• RECORDS FOR THIS TASK

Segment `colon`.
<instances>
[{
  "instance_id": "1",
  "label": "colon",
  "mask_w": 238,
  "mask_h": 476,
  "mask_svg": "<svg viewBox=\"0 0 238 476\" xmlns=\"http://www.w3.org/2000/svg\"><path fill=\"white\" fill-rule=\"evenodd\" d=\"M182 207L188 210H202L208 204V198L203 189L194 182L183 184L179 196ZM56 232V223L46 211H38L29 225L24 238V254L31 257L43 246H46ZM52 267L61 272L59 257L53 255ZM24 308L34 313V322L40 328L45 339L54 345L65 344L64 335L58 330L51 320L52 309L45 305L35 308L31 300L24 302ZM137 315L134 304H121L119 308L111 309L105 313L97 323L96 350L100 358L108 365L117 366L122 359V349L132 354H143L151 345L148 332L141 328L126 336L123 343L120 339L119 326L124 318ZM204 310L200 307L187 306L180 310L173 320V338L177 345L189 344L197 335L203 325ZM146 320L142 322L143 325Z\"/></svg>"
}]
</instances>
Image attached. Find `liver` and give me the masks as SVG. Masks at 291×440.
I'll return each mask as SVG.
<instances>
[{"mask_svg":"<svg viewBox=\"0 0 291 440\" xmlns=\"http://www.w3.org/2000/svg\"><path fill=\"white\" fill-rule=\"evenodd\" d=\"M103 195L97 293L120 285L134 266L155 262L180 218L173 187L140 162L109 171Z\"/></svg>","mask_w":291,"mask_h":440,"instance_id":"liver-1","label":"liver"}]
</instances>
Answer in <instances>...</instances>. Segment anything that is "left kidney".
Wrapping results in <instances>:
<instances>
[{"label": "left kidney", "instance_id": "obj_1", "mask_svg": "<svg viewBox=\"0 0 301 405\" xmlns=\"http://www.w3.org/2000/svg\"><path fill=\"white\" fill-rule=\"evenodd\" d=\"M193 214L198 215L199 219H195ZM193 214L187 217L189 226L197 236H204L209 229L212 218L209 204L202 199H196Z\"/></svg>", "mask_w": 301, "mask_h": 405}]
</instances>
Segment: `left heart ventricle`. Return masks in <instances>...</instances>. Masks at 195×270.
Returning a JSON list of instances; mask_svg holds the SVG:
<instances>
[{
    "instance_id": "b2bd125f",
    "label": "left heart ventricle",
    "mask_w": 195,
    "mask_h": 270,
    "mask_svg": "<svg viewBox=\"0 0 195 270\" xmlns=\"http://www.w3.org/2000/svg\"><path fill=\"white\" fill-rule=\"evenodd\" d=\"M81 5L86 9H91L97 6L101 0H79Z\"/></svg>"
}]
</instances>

• TASK TO CARRY OUT
Reproduce only those lines of the entries above that run from the line with "Image attached. Find" to the final line.

• RESPONSE AREA
Image attached. Find `liver` and give me the masks as SVG. Masks at 291×440.
I'll return each mask as SVG.
<instances>
[{"mask_svg":"<svg viewBox=\"0 0 291 440\" xmlns=\"http://www.w3.org/2000/svg\"><path fill=\"white\" fill-rule=\"evenodd\" d=\"M103 195L97 293L120 285L134 266L155 262L180 218L173 187L140 162L109 171Z\"/></svg>","mask_w":291,"mask_h":440,"instance_id":"liver-1","label":"liver"}]
</instances>
Answer in <instances>...</instances>. Segment anything that is "left kidney".
Wrapping results in <instances>:
<instances>
[{"label": "left kidney", "instance_id": "obj_1", "mask_svg": "<svg viewBox=\"0 0 301 405\" xmlns=\"http://www.w3.org/2000/svg\"><path fill=\"white\" fill-rule=\"evenodd\" d=\"M193 214L198 215L199 219H195ZM193 214L187 217L189 226L197 236H204L209 229L212 218L209 204L202 199H196Z\"/></svg>", "mask_w": 301, "mask_h": 405}]
</instances>
Segment: `left heart ventricle`. Return masks in <instances>...</instances>. Masks at 195×270.
Returning a JSON list of instances; mask_svg holds the SVG:
<instances>
[{
    "instance_id": "b2bd125f",
    "label": "left heart ventricle",
    "mask_w": 195,
    "mask_h": 270,
    "mask_svg": "<svg viewBox=\"0 0 195 270\" xmlns=\"http://www.w3.org/2000/svg\"><path fill=\"white\" fill-rule=\"evenodd\" d=\"M81 5L86 9H91L97 6L101 0H79Z\"/></svg>"
}]
</instances>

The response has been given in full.